Synthetic vaccine RNA integrates into human cells

In pharmacokinetic data provided to the European Medicines Agency (EMA) by Pfizer, the body distribution of ” vaccination » injected was monitored in mice and rats by radiolabelling [11] and most tissues showed radioactivity after fifteen minutes. The injection site and the liver were the most radioactive. On the other hand, clinical trials of this vaccine in animals reported reversible effects on the liver, including enlargement and changes in liver enzymes. It was also shown that the empty lipid nanoparticles, which normally carry the vaccine mRNA, do not introduce so-called significant hepatic lesions, which precludes their intervention.

As a result, the 2022 study [12] proposed to study the effect of the mRNA vaccine (Pfizer) on a lineage of human liver cells in vitro and to determine whether vaccine mRNA can be reverse transcribed from endogenous viruses into DNA using reverse transcription enzymes.

The experiments performed first showed that a retro-transcriptase protein increased its rate in the nucleus after the cells were exposed to the vaccine, evidence that the gene that encodes it and that is present in the DNA of the nucleus has become active. The synthesis of this protein takes place in the cytoplasm and the protein then enters the cell nucleus, probably during cell division where the nuclear membrane is ruptured.

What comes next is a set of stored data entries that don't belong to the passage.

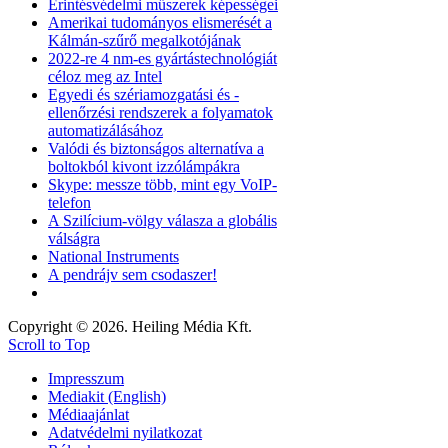
Érintésvédelmi műszerek képességei
Amerikai tudományos elismerését a
Kálmán-szűrő megalkotójának
2022-re 4 nm-es gyártástechnológiát
céloz meg az Intel
Egyedi és szériamozgatási és -
ellenőrzési rendszerek a folyamatok
automatizálásához
Valódi és biztonságos alternatíva a
boltokból kivont izzólámpákra
Skype: messze több, mint egy VoIP-
telefon
A Szilícium-völgy válasza a globális
válságra
National Instruments
A pendrájv sem csodaszer!
Copyright © 2026. Heiling Média Kft.
Scroll to Top
Impresszum
Mediakit (English)
Médiaajánlat
Adatvédelmi nyilatkozat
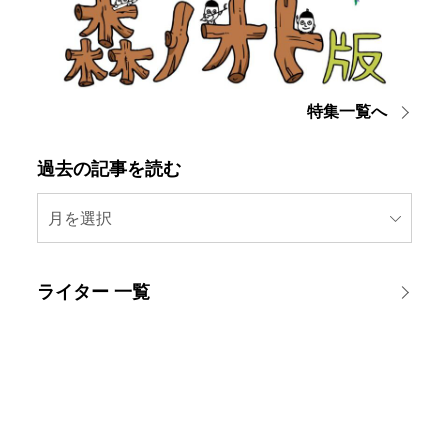
特集一覧へ
過去の記事を読む
月を選択
ライター 一覧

Then the study showed that thanks to this protein, the vaccine’s synthetic mRNA is retro-transcribed into DNA in the lineage of these liver cells. The DNA resulting from this retro-transcription is detectable in the cell cultures six hours after addition of the vaccine. This retro-transcription of the vaccine RNA was not apparent, as we recall that the RNA in question is partially synthetic.

These results raise the question of whether this vaccine RNA-derived DNA can integrate into the cell’s genome and compromise its integrity, which could cause genotoxic side effects.

The study does not answer this question. Only genome sequencing of cells in which vaccine-derived DNA has been detected life will provide the formal proof.

Therefore, more work needs to be done to show or not the activity of the vaccine at the genomic level in the cells and especially in the gametes where we know the mRNA of the vaccine is distributed. However, it is known that an enzymatic equipment, inherited from a long co-evolution with retroviruses, is present in human cells and allows integration of vaccine-derived DNA into the genome of somatic cells and possibly gametes. It is therefore not from the realm of the impossible that the RNA of the vaccine alters the genetic heritage of humans.

At the somatic level, given the genotoxic potential of these integrations, it is unfortunate that the studies were not conducted pre-vaccination, ie in phase III clinical studies as with any true vaccine.